◆ RECORDED DATA:
☆ ☆ ☆ ☆ ☆
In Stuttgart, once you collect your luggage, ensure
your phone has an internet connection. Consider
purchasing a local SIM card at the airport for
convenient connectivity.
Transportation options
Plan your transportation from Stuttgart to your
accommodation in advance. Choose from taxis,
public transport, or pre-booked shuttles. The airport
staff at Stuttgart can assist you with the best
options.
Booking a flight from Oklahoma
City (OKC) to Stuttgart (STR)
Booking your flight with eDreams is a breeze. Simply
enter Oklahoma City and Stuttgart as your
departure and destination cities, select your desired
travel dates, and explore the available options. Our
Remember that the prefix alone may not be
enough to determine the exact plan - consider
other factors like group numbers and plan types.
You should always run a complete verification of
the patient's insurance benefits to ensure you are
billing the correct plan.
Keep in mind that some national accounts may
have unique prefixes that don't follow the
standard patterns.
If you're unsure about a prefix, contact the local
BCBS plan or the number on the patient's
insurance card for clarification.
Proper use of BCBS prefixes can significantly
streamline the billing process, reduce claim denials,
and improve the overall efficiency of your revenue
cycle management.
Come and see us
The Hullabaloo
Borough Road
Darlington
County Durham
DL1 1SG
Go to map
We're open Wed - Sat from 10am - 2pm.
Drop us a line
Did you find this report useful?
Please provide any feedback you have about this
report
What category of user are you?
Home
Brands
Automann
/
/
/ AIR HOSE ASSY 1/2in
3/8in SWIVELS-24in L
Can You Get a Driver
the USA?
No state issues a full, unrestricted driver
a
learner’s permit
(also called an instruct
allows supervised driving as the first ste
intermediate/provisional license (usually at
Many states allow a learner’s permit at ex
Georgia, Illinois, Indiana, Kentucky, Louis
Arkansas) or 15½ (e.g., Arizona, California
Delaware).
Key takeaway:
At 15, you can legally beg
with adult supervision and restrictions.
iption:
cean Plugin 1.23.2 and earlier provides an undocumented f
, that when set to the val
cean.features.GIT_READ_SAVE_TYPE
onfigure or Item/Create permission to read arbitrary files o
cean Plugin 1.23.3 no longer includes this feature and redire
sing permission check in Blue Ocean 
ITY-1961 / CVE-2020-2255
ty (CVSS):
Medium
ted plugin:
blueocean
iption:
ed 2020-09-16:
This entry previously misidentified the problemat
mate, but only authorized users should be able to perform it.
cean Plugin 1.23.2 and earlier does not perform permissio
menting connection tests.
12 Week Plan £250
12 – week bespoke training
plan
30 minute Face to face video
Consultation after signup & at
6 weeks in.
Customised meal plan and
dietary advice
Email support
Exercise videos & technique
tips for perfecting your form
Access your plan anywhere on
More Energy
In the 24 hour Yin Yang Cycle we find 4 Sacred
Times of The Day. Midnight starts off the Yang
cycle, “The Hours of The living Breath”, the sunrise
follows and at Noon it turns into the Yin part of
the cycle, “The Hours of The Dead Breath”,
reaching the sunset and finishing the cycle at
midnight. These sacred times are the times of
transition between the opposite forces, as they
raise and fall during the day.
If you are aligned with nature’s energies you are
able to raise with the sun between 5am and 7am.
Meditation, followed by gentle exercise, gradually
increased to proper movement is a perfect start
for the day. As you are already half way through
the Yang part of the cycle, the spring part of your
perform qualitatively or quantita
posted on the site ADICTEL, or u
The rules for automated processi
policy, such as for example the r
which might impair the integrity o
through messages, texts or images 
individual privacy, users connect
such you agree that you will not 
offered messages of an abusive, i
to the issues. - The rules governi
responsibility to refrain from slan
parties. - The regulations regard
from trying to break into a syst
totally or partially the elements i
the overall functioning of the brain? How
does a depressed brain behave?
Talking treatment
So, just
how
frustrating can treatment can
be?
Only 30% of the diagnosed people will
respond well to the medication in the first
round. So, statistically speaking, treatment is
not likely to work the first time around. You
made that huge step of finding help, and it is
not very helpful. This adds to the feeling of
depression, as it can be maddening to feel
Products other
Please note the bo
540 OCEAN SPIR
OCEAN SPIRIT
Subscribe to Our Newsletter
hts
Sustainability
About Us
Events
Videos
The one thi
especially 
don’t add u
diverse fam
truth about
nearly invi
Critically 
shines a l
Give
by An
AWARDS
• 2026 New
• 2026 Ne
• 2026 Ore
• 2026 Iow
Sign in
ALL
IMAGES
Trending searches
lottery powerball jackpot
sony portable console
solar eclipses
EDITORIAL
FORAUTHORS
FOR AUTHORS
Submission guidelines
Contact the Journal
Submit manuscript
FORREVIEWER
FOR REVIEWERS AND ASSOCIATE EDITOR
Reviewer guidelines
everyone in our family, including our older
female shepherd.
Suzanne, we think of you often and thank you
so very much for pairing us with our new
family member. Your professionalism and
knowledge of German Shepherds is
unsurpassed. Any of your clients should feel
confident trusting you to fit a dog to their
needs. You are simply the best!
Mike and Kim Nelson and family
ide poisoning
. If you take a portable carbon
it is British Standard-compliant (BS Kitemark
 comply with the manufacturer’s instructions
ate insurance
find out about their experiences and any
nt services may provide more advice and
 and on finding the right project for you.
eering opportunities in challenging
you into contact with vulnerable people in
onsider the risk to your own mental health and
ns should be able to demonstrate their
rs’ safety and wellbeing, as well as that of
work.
☆ ☆ ☆ ☆ ☆
◆ EXERCISE: Word for word, copy out the records.

◆ COMPLETED TASK:
In Stuttgart, once you collect your luggage, ensure
your phone has an internet connection. Consider
purchasing a local SIM card at the airport for
convenient connectivity.
Transportation options
Plan your transportation from Stuttgart to your
accommodation in advance. Choose from taxis,
public transport, or pre-booked shuttles. The airport
staff at Stuttgart can assist you with the best
options.
Booking a flight from Oklahoma
City (OKC) to Stuttgart (STR)
Booking your flight with eDreams is a breeze. Simply
enter Oklahoma City and Stuttgart as your
departure and destination cities, select your desired
travel dates, and explore the available options. Our
Remember that the prefix alone may not be
enough to determine the exact plan - consider
other factors like group numbers and plan types.
You should always run a complete verification of
the patient's insurance benefits to ensure you are
billing the correct plan.
Keep in mind that some national accounts may
have unique prefixes that don't follow the
standard patterns.
If you're unsure about a prefix, contact the local
BCBS plan or the number on the patient's
insurance card for clarification.
Proper use of BCBS prefixes can significantly
streamline the billing process, reduce claim denials,
and improve the overall efficiency of your revenue
cycle management.
Come and see us
The Hullabaloo
Borough Road
Darlington
County Durham
DL1 1SG
Go to map
We're open Wed - Sat from 10am - 2pm.
Drop us a line
Did you find this report useful?
Please provide any feedback you have about this
report
What category of user are you?
Home
Brands
Automann
/
/
/ AIR HOSE ASSY 1/2in
3/8in SWIVELS-24in L
Can You Get a Driver
the USA?
No state issues a full, unrestricted driver
a
learner’s permit
(also called an instruct
allows supervised driving as the first ste
intermediate/provisional license (usually at
Many states allow a learner’s permit at ex
Georgia, Illinois, Indiana, Kentucky, Louis
Arkansas) or 15½ (e.g., Arizona, California
Delaware).
Key takeaway:
At 15, you can legally beg
with adult supervision and restrictions.
iption:
cean Plugin 1.23.2 and earlier provides an undocumented f
, that when set to the val
cean.features.GIT_READ_SAVE_TYPE
onfigure or Item/Create permission to read arbitrary files o
cean Plugin 1.23.3 no longer includes this feature and redire
sing permission check in Blue Ocean 
ITY-1961 / CVE-2020-2255
ty (CVSS):
Medium
ted plugin:
blueocean
iption:
ed 2020-09-16:
This entry previously misidentified the problemat
mate, but only authorized users should be able to perform it.
cean Plugin 1.23.2 and earlier does not perform permissio
menting connection tests.
12 Week Plan £250
12 – week bespoke training
plan
30 minute Face to face video
Consultation after signup & at
6 weeks in.
Customised meal plan and
dietary advice
Email support
Exercise videos & technique
tips for perfecting your form
Access your plan anywhere on
More Energy
In the 24 hour Yin Yang Cycle we find 4 Sacred
Times of The Day. Midnight starts off the Yang
cycle, “The Hours of The living Breath”, the sunrise
follows and at Noon it turns into the Yin part of
the cycle, “The Hours of The Dead Breath”,
reaching the sunset and finishing the cycle at
midnight. These sacred times are the times of
transition between the opposite forces, as they
raise and fall during the day.
If you are aligned with nature’s energies you are
able to raise with the sun between 5am and 7am.
Meditation, followed by gentle exercise, gradually
increased to proper movement is a perfect start
for the day. As you are already half way through
the Yang part of the cycle, the spring part of your
perform qualitatively or quantita
posted on the site ADICTEL, or u
The rules for automated processi
policy, such as for example the r
which might impair the integrity o
through messages, texts or images 
individual privacy, users connect
such you agree that you will not 
offered messages of an abusive, i
to the issues. - The rules governi
responsibility to refrain from slan
parties. - The regulations regard
from trying to break into a syst
totally or partially the elements i
the overall functioning of the brain? How
does a depressed brain behave?
Talking treatment
So, just
how
frustrating can treatment can
be?
Only 30% of the diagnosed people will
respond well to the medication in the first
round. So, statistically speaking, treatment is
not likely to work the first time around. You
made that huge step of finding help, and it is
not very helpful. This adds to the feeling of
depression, as it can be maddening to feel
Products other
Please note the bo
540 OCEAN SPIR
OCEAN SPIRIT
Subscribe to Our Newsletter
hts
Sustainability
About Us
Events
Videos
The one thi
especially 
don’t add u
diverse fam
truth about
nearly invi
Critically 
shines a l
Give
by An
AWARDS
• 2026 New
• 2026 Ne
• 2026 Ore
• 2026 Iow
Sign in
ALL
IMAGES
Trending searches
lottery powerball jackpot
sony portable console
solar eclipses
EDITORIAL
FORAUTHORS
FOR AUTHORS
Submission guidelines
Contact the Journal
Submit manuscript
FORREVIEWER
FOR REVIEWERS AND ASSOCIATE EDITOR
Reviewer guidelines
everyone in our family, including our older
female shepherd.
Suzanne, we think of you often and thank you
so very much for pairing us with our new
family member. Your professionalism and
knowledge of German Shepherds is
unsurpassed. Any of your clients should feel
confident trusting you to fit a dog to their
needs. You are simply the best!
Mike and Kim Nelson and family
ide poisoning
. If you take a portable carbon
it is British Standard-compliant (BS Kitemark
 comply with the manufacturer’s instructions
ate insurance
find out about their experiences and any
nt services may provide more advice and
 and on finding the right project for you.
eering opportunities in challenging
you into contact with vulnerable people in
onsider the risk to your own mental health and
ns should be able to demonstrate their
rs’ safety and wellbeing, as well as that of
work.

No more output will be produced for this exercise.